Needed from the data below: every line from the one with "Die schriftlichen Stellung" up to and including the one with "22.07.2006 vorliegen!", repeated exactly and with nothing else.

*Entries shown*:
********************

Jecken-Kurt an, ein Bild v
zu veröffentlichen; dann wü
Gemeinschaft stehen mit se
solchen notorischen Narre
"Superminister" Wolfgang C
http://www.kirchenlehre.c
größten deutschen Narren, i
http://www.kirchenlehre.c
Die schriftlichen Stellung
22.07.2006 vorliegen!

********************

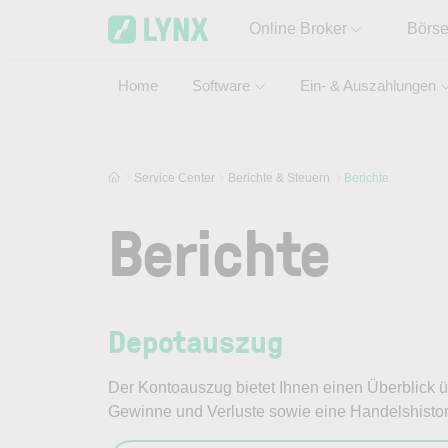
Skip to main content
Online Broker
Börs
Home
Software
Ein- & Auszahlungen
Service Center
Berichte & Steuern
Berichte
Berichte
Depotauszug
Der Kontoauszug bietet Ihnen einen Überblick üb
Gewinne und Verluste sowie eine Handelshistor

********************

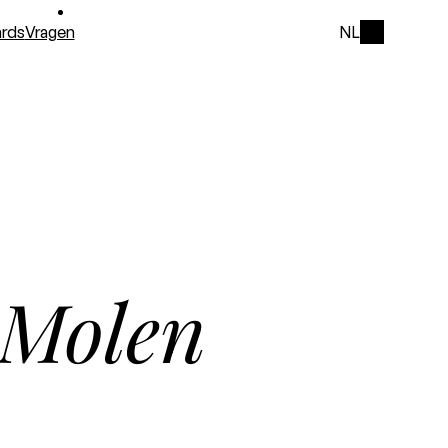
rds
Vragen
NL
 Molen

********************

*Completed exercise*:
Die schriftlichen Stellung
22.07.2006 vorliegen!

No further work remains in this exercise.